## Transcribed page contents

-- -- --

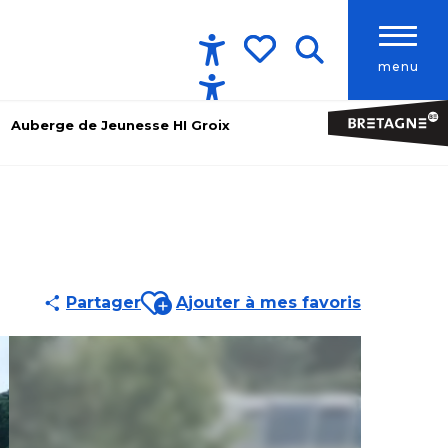
menu
Accessibilité
Recherche
Voir les favoris
Auberge de Jeunesse HI Groix
Ajouter aux favoris
Partager
Ajouter à mes favoris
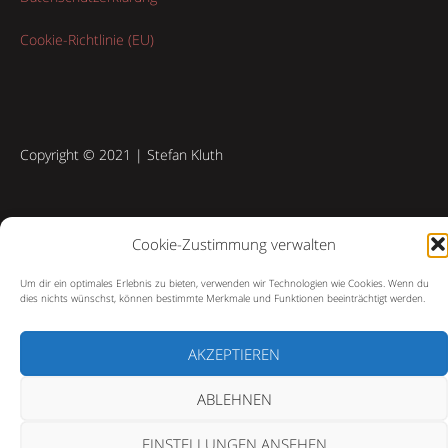
Cookie-Richtlinie (EU)
Copyright © 2021 | Stefan Kluth
Cookie-Zustimmung verwalten
Um dir ein optimales Erlebnis zu bieten, verwenden wir Technologien wie Cookies. Wenn du
dies nichts wünschst, können bestimmte Merkmale und Funktionen beeinträchtigt werden.
AKZEPTIEREN
ABLEHNEN
EINSTELLUNGEN ANSEHEN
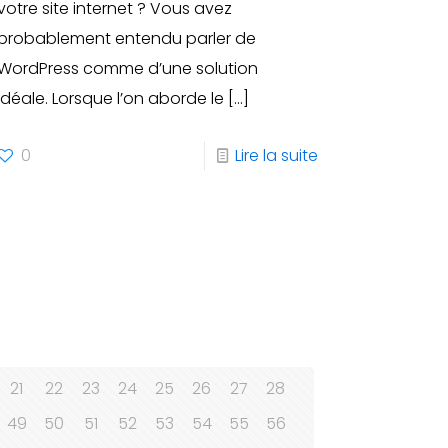
votre site internet ? Vous avez
probablement entendu parler de
WordPress comme d’une solution
idéale. Lorsque l’on aborde le
[…]
0
Lire la suite
21
22
23
24
25
26
27
28
49
50
51
52
53
54
55
56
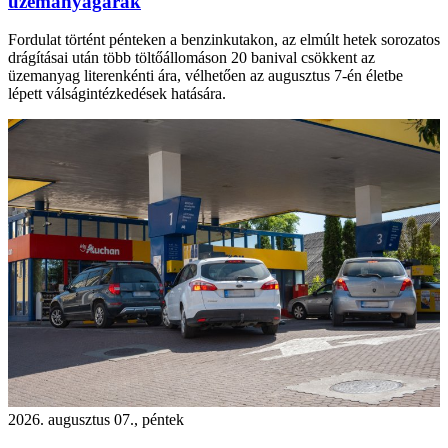
üzemanyagárak
Fordulat történt pénteken a benzinkutakon, az elmúlt hetek sorozatos
drágításai után több töltőállomáson 20 banival csökkent az
üzemanyag literenkénti ára, vélhetően az augusztus 7-én életbe
lépett válságintézkedések hatására.
2026. augusztus 07., péntek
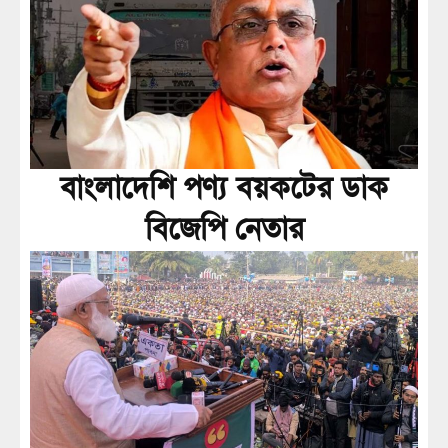
বাংলাদেশি পণ্য বয়কটের ডাক
বিজেপি নেতার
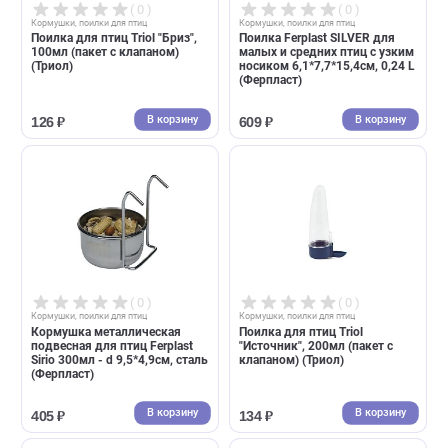
( 0 )
( 0 )
Кормушки, поилки для птиц
Кормушки, поилки для птиц
Держатель фруктов для птиц
Кормушка Ferplast Pretty
и грызунов ParrotsLab Д: 18 см
пластиковая для птиц -
В: 24 см Ш: 4-5 см
9*9*9см (Ферпласт)
(ПарротсЛаб)
В корзину
В корзин
659 ₽
636 ₽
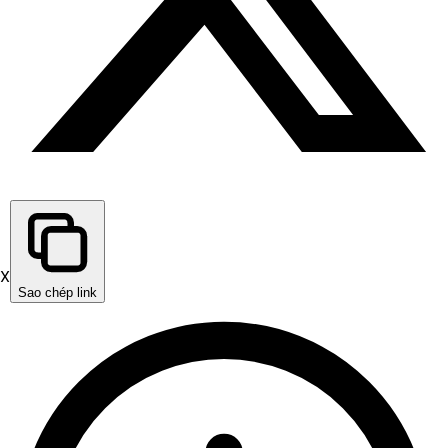
X
Sao chép link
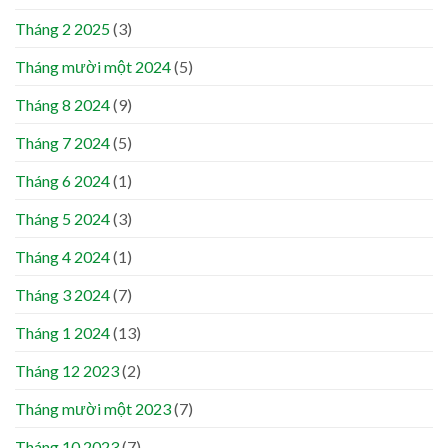
Tháng 2 2025
(3)
Tháng mười một 2024
(5)
Tháng 8 2024
(9)
Tháng 7 2024
(5)
Tháng 6 2024
(1)
Tháng 5 2024
(3)
Tháng 4 2024
(1)
Tháng 3 2024
(7)
Tháng 1 2024
(13)
Tháng 12 2023
(2)
Tháng mười một 2023
(7)
Tháng 10 2023
(7)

-- -- --

## TASK TO COMPLETE
The expected output is every line of the data, unchanged, with the pictures skipped.

## ANSWER SECTION
menu
Accessibilité
Recherche
Voir les favoris
Auberge de Jeunesse HI Groix
Ajouter aux favoris
Partager
Ajouter à mes favoris
Cookie-Richtlinie (EU)
Copyright © 2021 | Stefan Kluth
Cookie-Zustimmung verwalten
Um dir ein optimales Erlebnis zu bieten, verwenden wir Technologien wie Cookies. Wenn du
dies nichts wünschst, können bestimmte Merkmale und Funktionen beeinträchtigt werden.
AKZEPTIEREN
ABLEHNEN
EINSTELLUNGEN ANSEHEN
votre site internet ? Vous avez
probablement entendu parler de
WordPress comme d’une solution
idéale. Lorsque l’on aborde le
[…]
0
Lire la suite
21
22
23
24
25
26
27
28
49
50
51
52
53
54
55
56
üzemanyagárak
Fordulat történt pénteken a benzinkutakon, az elmúlt hetek sorozatos
drágításai után több töltőállomáson 20 banival csökkent az
üzemanyag literenkénti ára, vélhetően az augusztus 7-én életbe
lépett válságintézkedések hatására.
2026. augusztus 07., péntek
বাংলাদেশি পণ্য বয়কটের ডাক
বিজেপি নেতার
( 0 )
( 0 )
Кормушки, поилки для птиц
Кормушки, поилки для птиц
Держатель фруктов для птиц
Кормушка Ferplast Pretty
и грызунов ParrotsLab Д: 18 см
пластиковая для птиц -
В: 24 см Ш: 4-5 см
9*9*9см (Ферпласт)
(ПарротсЛаб)
В корзину
В корзин
659 ₽
636 ₽
X
Sao chép link
Tháng 2 2025
(3)
Tháng mười một 2024
(5)
Tháng 8 2024
(9)
Tháng 7 2024
(5)
Tháng 6 2024
(1)
Tháng 5 2024
(3)
Tháng 4 2024
(1)
Tháng 3 2024
(7)
Tháng 1 2024
(13)
Tháng 12 2023
(2)
Tháng mười một 2023
(7)
Tháng 10 2023
(7)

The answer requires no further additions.